The request function for API endpoints.

AIOHTTP_TIMEOUT module-attribute

AIOHTTP_TIMEOUT = ClientTimeout(total=6 * 60 * 60)

ASYNC_REQUEST_FUNCS module-attribute

ASYNC_REQUEST_FUNCS = {
    "vllm": async_request_openai_completions,
    "openai": async_request_openai_completions,
    "openai-chat": async_request_openai_chat_completions,
    "openai-audio": async_request_openai_audio,
    "openai-embeddings": async_request_openai_embeddings,
}

OPENAI_COMPATIBLE_BACKENDS module-attribute

OPENAI_COMPATIBLE_BACKENDS = [
    k
    for (k, v) in (items())
    if v
    in (
        async_request_openai_completions,
        async_request_openai_chat_completions,
    )
]

RequestFuncInput dataclass

The input for the request function.

Source code in vllm/benchmarks/lib/endpoint_request_func.py
@dataclass
class RequestFuncInput:
    """The input for the request function."""
    prompt: str
    api_url: str
    prompt_len: int
    output_len: int
    model: str
    model_name: Optional[str] = None
    logprobs: Optional[int] = None
    extra_body: Optional[dict] = None
    multi_modal_content: Optional[Union[dict, list[dict]]] = None
    ignore_eos: bool = False
    language: Optional[str] = None
    request_id: Optional[str] = None

api_url instance-attribute

api_url: str

extra_body class-attribute instance-attribute

extra_body: Optional[dict] = None

ignore_eos class-attribute instance-attribute

ignore_eos: bool = False

language class-attribute instance-attribute

language: Optional[str] = None

logprobs class-attribute instance-attribute

logprobs: Optional[int] = None

model instance-attribute

model: str

model_name class-attribute instance-attribute

model_name: Optional[str] = None

multi_modal_content class-attribute instance-attribute

multi_modal_content: Optional[Union[dict, list[dict]]] = (
    None
)

output_len instance-attribute

output_len: int

prompt instance-attribute

prompt: str

prompt_len instance-attribute

prompt_len: int

request_id class-attribute instance-attribute

request_id: Optional[str] = None

__init__

__init__(
    prompt: str,
    api_url: str,
    prompt_len: int,
    output_len: int,
    model: str,
    model_name: Optional[str] = None,
    logprobs: Optional[int] = None,
    extra_body: Optional[dict] = None,
    multi_modal_content: Optional[
        Union[dict, list[dict]]
    ] = None,
    ignore_eos: bool = False,
    language: Optional[str] = None,
    request_id: Optional[str] = None,
) -> None

RequestFuncOutput dataclass

The output of the request function including metrics.
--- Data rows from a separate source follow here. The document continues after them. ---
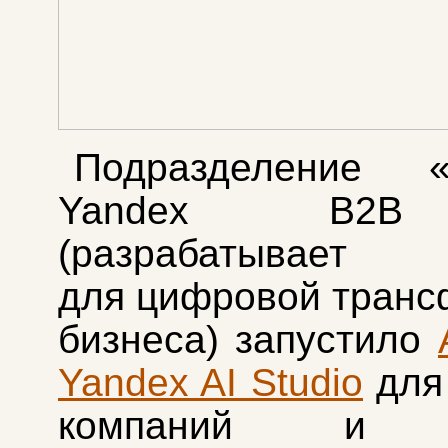
Подразделение «
Yandex B2B
(разрабатывает 
для цифровой тран
бизнеса) запустило
Yandex AI Studio
дл
компаний и ч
Source code in vllm/benchmarks/lib/endpoint_request_func.py
@dataclass
class RequestFuncOutput:
    """The output of the request function including metrics."""
    generated_text: str = ""
    success: bool = False
    latency: float = 0.0
    output_tokens: int = 0
    ttft: float = 0.0  # Time to first token
    itl: list[float] = field(
        default_factory=list)  # list of inter-token latencies
    tpot: float = 0.0  # avg next-token latencies
    prompt_len: int = 0
    error: str = ""

error class-attribute instance-attribute

error: str = ''

generated_text class-attribute instance-attribute

generated_text: str = ''

itl class-attribute instance-attribute

itl: list[float] = field(default_factory=list)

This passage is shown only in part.